教養を高めることができる、とか生活にウルオイを与えてくれるとか、そんな理屈をひねりだすことは可能だろうけれども、それではなぜ教養が必要か?といわれたら絶句する。

役に立つかどうか、という実利主義をモノサシにして議論されたらおよそ文化というものは成立しえない。ムダといえば文化芸術はことごとくムダなのである。

ムダだから、これは切り捨てにしますという論法には勝てない。
メソポタミアも昆虫の目玉も、ぜんぶムダ。
はあ、さようですか。お国の方針がそうならしかたありませんね。

科学技術だってそうだ。

こちらのほうはシロウト眼からみるとなんとなく役に立ちそうな錯覚におちいるが、じつのところかならずしもそうではない。

たとえばロケットを飛ばしてなんの役に立つのか。

科学者はたちどころに宇宙の謎が解けるといったようなことをおっしゃるが、それでは宇宙を解明してなんの役に立つの?と問われたら答えに窮するだろう。

山本夏彦さんが「何用あって月へ」と一言で喝破なさったように、月世界探査だって、あんまり実利には結びつかないのである。

いや役に立って、それがすぐに金儲(もう)けになりそうな研究は民間会社がとっくに総て開発している。

製造業の一流会社といわれるところには研究所があって技術競争のシノギを削っている。
ところが基礎研究や長期にわたる大型設備を必要とする大学や研究所は直接的にカネにならず、役に立つしごとをしていない。

だから公的支援によって研究と教育をしてきたのである。

≪結局は政府が首をつる?≫

もともと学問や芸術というもののすくなからぬ部分はパトロンあってはじめて成立した。近代国家の成立後は国家がパトロンになった。

各国ともに「芸術文化政策」「科学技術政策」をかかげるゆえんである。
世間的にはムダ以外のなにものでもないようなことがらに国がおカネをだす。
だから博物館も美術館も大学もどうにか生き残っているのである。ムダなものにはおカネをだしません、というならそれでオシマイ。

いまを去る半世紀以上むかし、日本を「文化国家」として再生させよう、という努力目標があった時期には「文化政策」があった。

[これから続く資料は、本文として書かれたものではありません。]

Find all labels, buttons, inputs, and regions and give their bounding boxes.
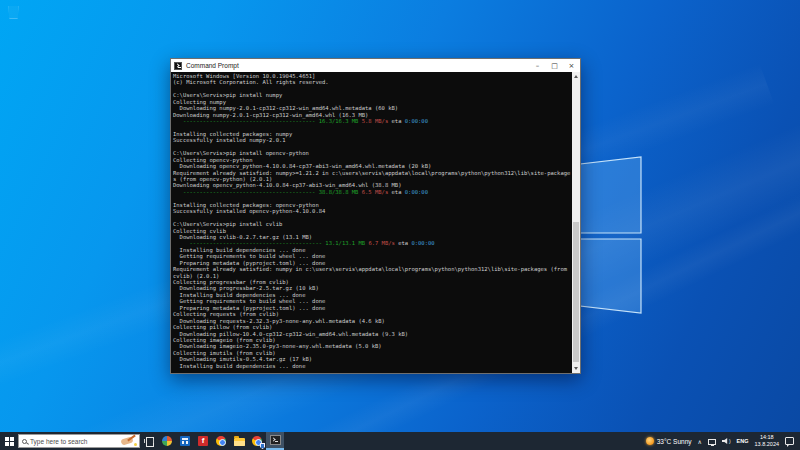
scroll-up-arrow-icon[interactable] xyxy=(572,72,580,81)
search-placeholder: Type here to search xyxy=(30,438,87,445)
windows-start-icon xyxy=(5,437,14,446)
close-button[interactable]: × xyxy=(563,59,580,72)
file-explorer-icon xyxy=(234,438,245,446)
console-area[interactable]: Microsoft Windows [Version 10.0.19045.46… xyxy=(171,72,580,373)
search-highlight-graphic[interactable] xyxy=(117,436,137,447)
taskbar-app-facebook[interactable]: f xyxy=(194,432,212,450)
command-prompt-taskbar-icon xyxy=(270,435,281,445)
weather-widget[interactable]: 33°C Sunny xyxy=(643,432,695,450)
scroll-down-arrow-icon[interactable] xyxy=(572,364,580,373)
language-indicator[interactable]: ENG xyxy=(734,432,752,450)
command-prompt-window[interactable]: Command Prompt – □ × Microsoft Windows [… xyxy=(170,58,581,374)
microsoft-365-icon xyxy=(162,436,172,446)
facebook-icon: f xyxy=(198,436,208,446)
taskbar-app-chrome[interactable] xyxy=(212,432,230,450)
weather-condition: Sunny xyxy=(673,438,691,445)
window-title: Command Prompt xyxy=(186,62,239,69)
taskbar-app-microsoft-365[interactable] xyxy=(158,432,176,450)
window-titlebar[interactable]: Command Prompt – □ × xyxy=(171,59,580,72)
action-center-icon xyxy=(785,437,794,445)
weather-temp: 33°C xyxy=(657,438,672,445)
recycle-bin-icon[interactable] xyxy=(8,6,19,19)
speaker-icon xyxy=(722,438,729,444)
clock-date: 13.8.2024 xyxy=(755,441,779,448)
scrollbar-thumb[interactable] xyxy=(573,222,579,362)
hidden-icons-button[interactable]: ∧ xyxy=(695,432,705,450)
task-view-icon xyxy=(144,437,154,445)
screen: Command Prompt – □ × Microsoft Windows [… xyxy=(0,0,800,450)
speaker-wave-icon: ) xyxy=(729,438,731,444)
taskbar-app-command-prompt-active[interactable] xyxy=(266,432,284,450)
minimize-button[interactable]: – xyxy=(529,59,546,72)
maximize-button[interactable]: □ xyxy=(546,59,563,72)
clock-time: 14:18 xyxy=(760,434,774,441)
taskbar-app-file-explorer[interactable] xyxy=(230,432,248,450)
clock[interactable]: 14:18 13.8.2024 xyxy=(752,432,782,450)
volume-tray-button[interactable]: ) xyxy=(719,432,734,450)
network-icon xyxy=(708,439,716,445)
scrollbar[interactable] xyxy=(572,72,580,373)
command-prompt-icon xyxy=(174,62,182,70)
action-center-button[interactable] xyxy=(782,432,797,450)
taskbar: Type here to search f 33°C Su xyxy=(0,432,800,450)
taskbar-app-browser-shield[interactable] xyxy=(248,432,266,450)
search-input[interactable]: Type here to search xyxy=(18,434,140,448)
taskbar-app-blue-tile[interactable] xyxy=(176,432,194,450)
blue-tile-app-icon xyxy=(180,436,190,446)
shield-badge-icon xyxy=(260,443,265,449)
console-output: Microsoft Windows [Version 10.0.19045.46… xyxy=(173,73,571,369)
chrome-icon xyxy=(216,436,226,446)
task-view-button[interactable] xyxy=(140,432,158,450)
chevron-up-icon: ∧ xyxy=(698,438,702,445)
start-button[interactable] xyxy=(0,432,18,450)
sun-weather-icon xyxy=(646,437,654,445)
network-tray-button[interactable] xyxy=(705,432,719,450)
search-icon xyxy=(22,439,27,444)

「科学政策」があった。

あえていつからとは言わぬが、こうしたムダへの配慮がここ20年ほどのあいだに消えてしまったようなのである。

競争原理、市場原理、なんでも民間商業主義をモデルにせよ、という思想はいまにはじまったものではない。
政権政党がかわっても文化軽視の風潮はかわらない。

それもよかろうが、こうして文化学術にかかわるあらゆる公的支出をあれもムダ、これもムダといって切り捨てていったら、冒頭の小咄の主人公のように、結局は政府が首つりする以外にあるまい。

そのことをわたしは悲しむのである。(かとう ひでとし)

まことに見事に、現在の漠たる危機感のわけを表していると思います。